23 year old Rui-Siang Lin, online also known as Pharaoh, was arrested at John F. Kennedy Airport on May 18.

The Department of Justice (DoJ) accuses him of running and owning ‘Incognito Market’’, an online dark web narcotics marketplace that enabled its users to buy and sell illegal narcotics anonymously. If found guilty, he faces life in prison.

According to the Department of Justice, Lin founded Incognito Market in October 2020. Authorities closed the dark web market in March 2024. In its lifespan of almost four years, Incognito Market sold more than 100 million dollars in illegal narcotics and misbranded prescription medication, such as cocaine, heroin, LSD, MDMA, methamphetamines, oxycodone, ketamine and alprazolam.

Incognito Market was globally available through the dark web.

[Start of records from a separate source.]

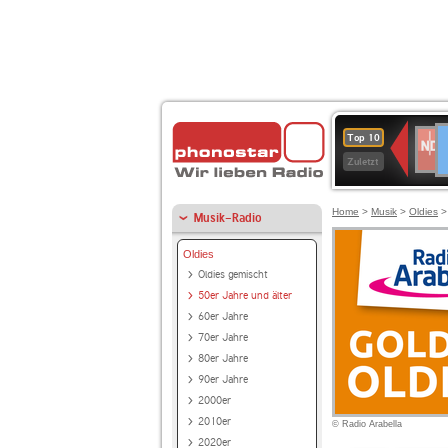
D
NDR
Top 10
2
Zuletzt
Home
>
Musik
>
Oldies
Musik-Radio
Oldies
Oldies gemischt
50er Jahre und älter
60er Jahre
70er Jahre
80er Jahre
90er Jahre
2000er
2010er
© Radio Arabella
2020er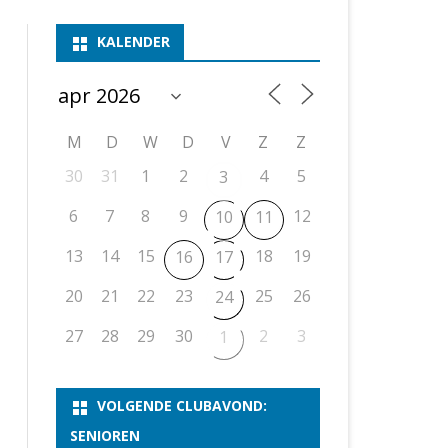
ASSEN 1
BSSK ASSEN
DEELNEMERSLIJST 2026
2026
B
KALENDER
ASSEN 2
ASSEN I
OPEN DRENTSE TOERNOOIEN
UITSLAGEN 2025
WEEKENDTOERNOOI
G
ASSEN 3
ASSEN II
KNSB-COMPETITIE
VERSLAG 2024
JEUGDTOERNOOI
E
NOSBO-BEKER
NOSBO-COMPETITIE
OPEN
P
M
D
W
D
V
Z
Z
UITSLAGEN 2024
RAPIDTOERNOOI
30
31
1
2
4
5
3
KNSB-JEUGDCOMPETITIE
T/M 1900
UITSLAGEN 2023
6
7
8
9
12
10
11
T/M 1700
13
14
15
18
19
16
17
ERS VAN SCHAAKCLUB
20
21
22
23
25
26
24
27
28
29
30
2
3
1
VOLGENDE CLUBAVOND:
SENIOREN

The marketplace was designed to foster seamless narcotics transactions across the world. It incorporated many features of legitimate e-commerce businesses, including branding, advertising and customer service. Once logged in, users were able to search thousands of listings for narcotics of their choosing.

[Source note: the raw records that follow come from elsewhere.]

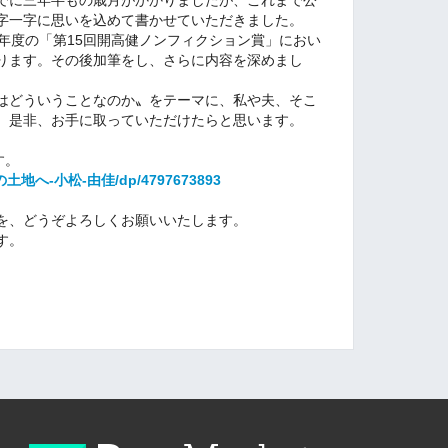
字一字に思いを込めて書かせていただきました。
年度の「第15回開高健ノンフィクション賞」におい
ります。その後加筆をし、さらに内容を深めまし
はどういうことなのか〟をテーマに、私や夫、そこ
。
是非、お手に取っていただけたらと思います。
す。
人間の土地へ-小松-由佳/dp/4797673893
を、どうぞよろしくお願いいたします。
す。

To become a seller on Incognito Market, a vendor had to register with the site and pay an admission fee. In exchange for listing and selling drugs and narcotics, vendors had to pay a 5 percent commission on all sellings. That money was used for paying employees and buying and maintaining computer servers.

Using his online alias Pharaoh, Rui-Siang Lin supervised all activities and had ultimate decision-making authority over every aspect of the multimillion-dollar operation. To facilitate financial transactions, Incognito Market had its own bank, which allowed users to deposit cryptocurrency on the site into their own bank accounts. The bank made sure buyers and sellers remained anonymous from each other.

‘There’s no operating outside the law’

“Drug traffickers who think they can operate outside the law on the dark web are wrong. The long arm of the law extends to the dark web, and we will bring to justice those who try to hide their crimes there”, said Attorney General Merrick B. Garland on the matter.

“Under the promise of anonymity, Lin’s alleged operation offered the purchase of lethal drugs and fraudulent prescription medication on a global scale. The FBI is committed to targeting and dismantling all criminal enterprises, especially those whose leaders distribute illegal substances on the dark web”, Assistant Director in Charge James Smith of the FBI New York Field Office added.

If convicted, Lin faces a mandatory minimum penalty of life in prison for ‘engaging in a continuing criminal enterprise’. He’s also looking at a life sentence for ‘narcotics conspiracy’, 20 years in prison for money laundering and a penalty of 5 years in prison for conspiracy to sell adulterated and misbranded medication.